Compute how many lines in the entries below contain "NONE", and output nothing but the number.

#### Task inputs

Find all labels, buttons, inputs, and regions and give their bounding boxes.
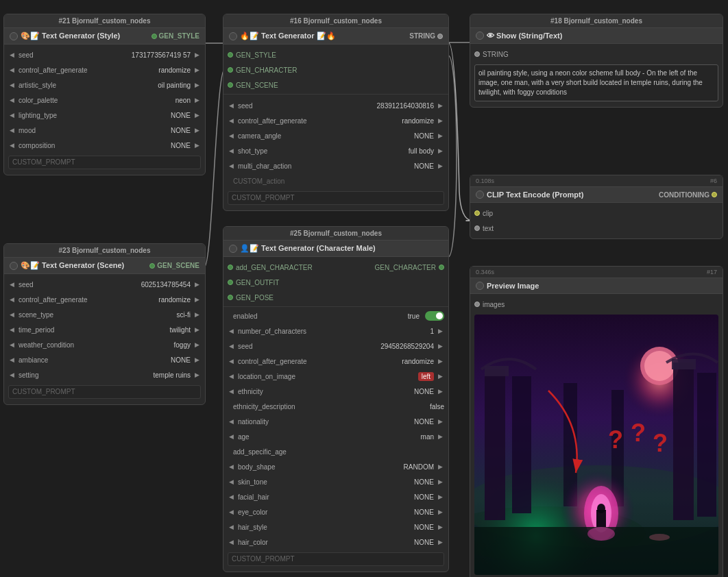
node-21-header: #21 Bjornulf_custom_nodes (4, 14, 205, 28)
preview-image-canvas: ? ? ? (474, 315, 718, 575)
node-21-custom-prompt[interactable]: CUSTOM_PROMPT (8, 156, 201, 169)
node-23: #23 Bjornulf_custom_nodes 🎨📝 Text Genera… (3, 243, 206, 405)
node-6-timing-bar: 0.108s #6 (470, 175, 723, 187)
node-21-active-dot[interactable] (10, 32, 18, 40)
node-row-artistic-21: ◀ artistic_style oil painting ▶ (4, 77, 205, 93)
node-21-output-connector (151, 34, 157, 39)
node-18-dot[interactable] (476, 32, 484, 40)
node-6: 0.108s #6 CLIP Text Encode (Prompt) COND… (470, 175, 723, 239)
node-18-body: STRING oil painting style, using a neon … (470, 44, 723, 107)
svg-point-22 (597, 504, 605, 513)
node-18-text-content: oil painting style, using a neon color s… (474, 64, 718, 101)
node-23-active-dot[interactable] (10, 262, 18, 270)
node-23-title: 🎨📝 Text Generator (Scene) (21, 261, 124, 270)
node-6-body: clip text (470, 203, 723, 238)
node-17-timing: 0.346s (476, 269, 494, 275)
node-16-output-label: STRING (409, 32, 435, 40)
node-17-timing-bar: 0.346s #17 (470, 267, 723, 278)
conditioning-output-connector (712, 192, 717, 197)
node-row-ambiance-23: ◀ ambiance NONE ▶ (4, 352, 205, 367)
node-25: #25 Bjornulf_custom_nodes 👤📝 Text Genera… (223, 226, 449, 572)
node-row-setting-23: ◀ setting temple ruins ▶ (4, 367, 205, 382)
node-17: 0.346s #17 Preview Image images (470, 266, 723, 577)
gen-scene-connector (228, 82, 233, 88)
node-25-custom-prompt[interactable]: CUSTOM_PROMPT (228, 552, 444, 566)
node-17-title: Preview Image (487, 282, 539, 290)
node-16-header: #16 Bjornulf_custom_nodes (223, 14, 448, 28)
node-17-body: images (470, 294, 723, 577)
node-21-title-bar: 🎨📝 Text Generator (Style) GEN_STYLE (4, 28, 205, 45)
gen-char-output-connector (439, 265, 444, 270)
node-row-multi-16: ◀ multi_char_action NONE ▶ (223, 158, 448, 173)
node-6-dot[interactable] (476, 191, 484, 199)
node-row-gen-style-16: GEN_STYLE (223, 47, 448, 62)
node-row-control-23: ◀ control_after_generate randomize ▶ (4, 292, 205, 307)
node-25-title-bar: 👤📝 Text Generator (Character Male) (223, 241, 448, 257)
gen-char-connector (228, 67, 233, 73)
node-21-header-text: #21 Bjornulf_custom_nodes (59, 17, 151, 25)
node-row-mood-21: ◀ mood NONE ▶ (4, 123, 205, 138)
node-6-id: #6 (710, 177, 717, 184)
node-17-id: #17 (707, 269, 717, 275)
gen-outfit-connector (228, 280, 233, 285)
node-23-title-bar: 🎨📝 Text Generator (Scene) GEN_SCENE (4, 258, 205, 274)
node-16-output-connector (437, 34, 443, 39)
enabled-toggle[interactable] (425, 311, 444, 321)
node-23-custom-prompt[interactable]: CUSTOM_PROMPT (8, 385, 201, 399)
node-16-title-bar: 🔥📝 Text Generator 📝🔥 STRING (223, 28, 448, 45)
node-16-header-text: #16 Bjornulf_custom_nodes (290, 17, 382, 25)
node-row-enabled-25: enabled true (223, 308, 448, 323)
gen-style-connector (228, 52, 233, 58)
node-21-title: 🎨📝 Text Generator (Style) (21, 32, 120, 40)
node-row-ethnicity-25: ◀ ethnicity NONE ▶ (223, 384, 448, 399)
node-18-header: #18 Bjornulf_custom_nodes (470, 14, 723, 28)
node-row-weather-23: ◀ weather_condition foggy ▶ (4, 337, 205, 352)
node-row-text-6: text (470, 221, 723, 236)
node-row-gen-scene-16: GEN_SCENE (223, 77, 448, 93)
node-row-add-gen-char-25: add_GEN_CHARACTER GEN_CHARACTER (223, 260, 448, 275)
node-row-num-chars-25: ◀ number_of_characters 1 ▶ (223, 323, 448, 339)
node-21-output-label: GEN_STYLE (159, 32, 199, 40)
node-row-gen-outfit-25: GEN_OUTFIT (223, 275, 448, 290)
node-row-gen-char-16: GEN_CHARACTER (223, 62, 448, 77)
node-row-control-25: ◀ control_after_generate randomize ▶ (223, 354, 448, 369)
node-18-title: 👁 Show (String/Text) (487, 32, 562, 40)
node-18-text: oil painting style, using a neon color s… (478, 69, 703, 96)
node-16-title: 🔥📝 Text Generator 📝🔥 (240, 32, 336, 40)
node-6-title: CLIP Text Encode (Prompt) (487, 191, 583, 199)
node-25-title: 👤📝 Text Generator (Character Male) (240, 244, 376, 253)
node-16-dot[interactable] (229, 32, 237, 40)
arrow-left-seed-21[interactable]: ◀ (8, 51, 16, 58)
node-18-title-bar: 👁 Show (String/Text) (470, 28, 723, 44)
preview-svg: ? ? ? (474, 315, 718, 575)
node-row-images-17: images (470, 297, 723, 312)
node-row-hair-color-25: ◀ hair_color NONE ▶ (223, 535, 448, 550)
node-17-title-bar: Preview Image (470, 278, 723, 294)
node-6-title-bar: CLIP Text Encode (Prompt) CONDITIONING (470, 187, 723, 203)
node-row-age-25: ◀ age man ▶ (223, 429, 448, 444)
add-gen-char-connector (228, 265, 233, 270)
node-25-header: #25 Bjornulf_custom_nodes (223, 227, 448, 241)
node-row-color-21: ◀ color_palette neon ▶ (4, 93, 205, 108)
node-23-output-connector (149, 263, 155, 269)
node-25-dot[interactable] (229, 245, 237, 253)
node-row-string-in-18: STRING (470, 47, 723, 62)
node-25-body: add_GEN_CHARACTER GEN_CHARACTER GEN_OUTF… (223, 257, 448, 572)
clip-input-connector (474, 210, 480, 216)
arrow-right-seed-21[interactable]: ▶ (193, 51, 201, 58)
node-6-timing: 0.108s (476, 177, 494, 184)
node-row-gen-pose-25: GEN_POSE (223, 290, 448, 305)
node-row-time-23: ◀ time_period twilight ▶ (4, 322, 205, 337)
node-row-skin-25: ◀ skin_tone NONE ▶ (223, 474, 448, 489)
node-23-body: ◀ seed 6025134785454 ▶ ◀ control_after_g… (4, 274, 205, 404)
node-row-location-25: ◀ location_on_image left ▶ (223, 369, 448, 384)
node-16-custom-prompt[interactable]: CUSTOM_PROMPT (228, 191, 444, 205)
svg-text:?: ? (631, 419, 646, 447)
node-25-header-text: #25 Bjornulf_custom_nodes (290, 230, 382, 237)
node-row-composition-21: ◀ composition NONE ▶ (4, 138, 205, 153)
node-row-hair-style-25: ◀ hair_style NONE ▶ (223, 519, 448, 535)
svg-point-19 (587, 527, 615, 541)
text-input-connector (474, 225, 480, 231)
svg-text:?: ? (653, 429, 668, 457)
node-17-dot[interactable] (476, 282, 484, 290)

########

# Output of the exercise:
8